Sitting casually across from me, he could be anyone, anywhere. Just looking at him, or even speaking with him, you'd never know that this is a man who went from using his media center as a server for his startup to raising $1.5 million for that very same tech startup… and in Arizona!
Although Paul takes a relaxed attitude, he's not afraid to speak his mind and stand by his beliefs. In this article, he shares his intimate thoughts on entrepreneurship, startups, funding and, most of all, what worked and what didn't.
What startups have you been involved with in the past?
My first startup was Cork Office. It was suppose to be an online office. Ironically, it was a lot like Facebook; right product, wrong market. So I came close… but it's not quite the same.

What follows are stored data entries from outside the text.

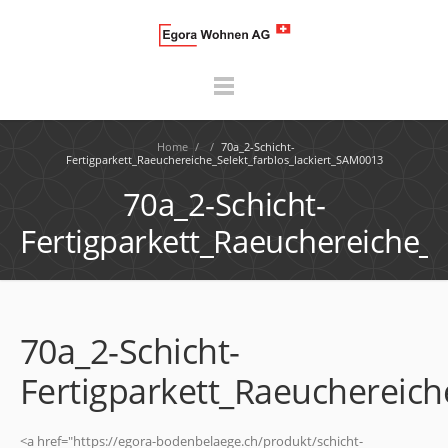
Home
/
/
70a_2-Schicht-
Fertigparkett_Raeuchereiche_Selekt_farblos_lackiert_SAM0013
70a_2-Schicht-
Fertigparkett_Raeuchereiche_S
70a_2-Schicht-
Fertigparkett_Raeuchereich
<a href="https://egora-bodenbelaege.ch/produkt/schicht-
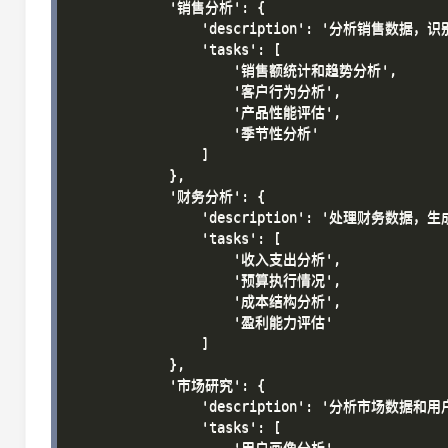
            '销售分析': {

                'description': '分析销售数据，
                'tasks': [

                    '销售额统计和趋势分析',

                    '客户行为分析',

                    '产品性能评估',

                    '季节性分析'

                ]

            },

            '财务分析': {

                'description': '处理财务数据，生
                'tasks': [

                    '收入支出分析',

                    '预算执行情况',

                    '成本结构分析',

                    '盈利能力评估'

                ]

            },

            '市场研究': {

                'description': '分析市场数据和用
                'tasks': [
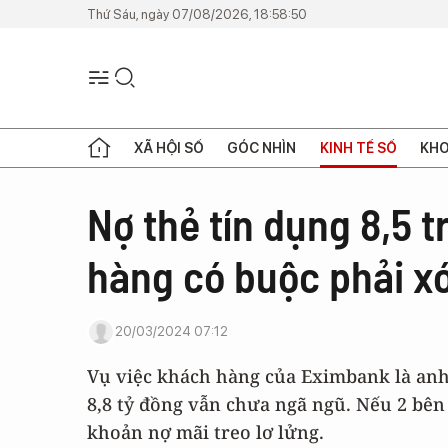
Thứ Sáu, ngày 07/08/2026, 18:58:50
XÃ HỘI SỐ
GÓC NHÌN
KINH TẾ SỐ
KHO
Nợ thẻ tín dụng 8,5 t
hàng có buộc phải x
20/03/2024 07:12
Vụ việc khách hàng của Eximbank là anh 
8,8 tỷ đồng vẫn chưa ngã ngũ. Nếu 2 bên
khoản nợ mãi treo lơ lửng.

The next one was an IT service. We were able to remotely analyze what kind of software you were running and tell when you needed an update.
After that one, I got tired of doing B2B projects, just going in and competing against companies like Microsoft, and I realized the industry is more about connections. At that time I was only 23, and someone who's 23 doesn't have a lot of connections. So at some point I realized this project was DNR and just let it go.

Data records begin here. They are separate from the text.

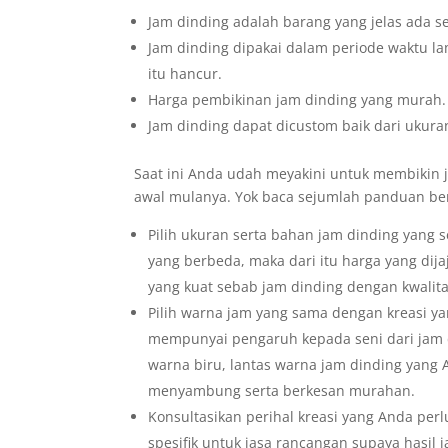
Jam dinding adalah barang yang jelas ada s
Jam dinding dipakai dalam periode waktu la
itu hancur.
Harga pembikinan jam dinding yang murah.
Jam dinding dapat dicustom baik dari ukuran
Saat ini Anda udah meyakini untuk membikin ja
awal mulanya. Yok baca sejumlah panduan ber
Pilih ukuran serta bahan jam dinding yang 
yang berbeda, maka dari itu harga yang dijaj
yang kuat sebab jam dinding dengan kwalit
Pilih warna jam yang sama dengan kreasi ya
mempunyai pengaruh kepada seni dari jam 
warna biru, lantas warna jam dinding yang
menyambung serta berkesan murahan.
Konsultasikan perihal kreasi yang Anda per
spesifik untuk jasa rancangan supaya hasil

It was a learning experience, and after that I said no more B2B. That's when I did something called One-a-Month, which I think every developer should do.
Tell me more about One-a-Month.
I basically developed a project each month. And the rules were simple, one weekend, and it couldn't interfere with anything social. So if a friend called me and said, let's go to coffee, I'd go. I had to start it on Friday night and finish it by Sunday night. And finish it meant push it out to the web.
Sometimes I did really quick projects, but they started getting more elaborate.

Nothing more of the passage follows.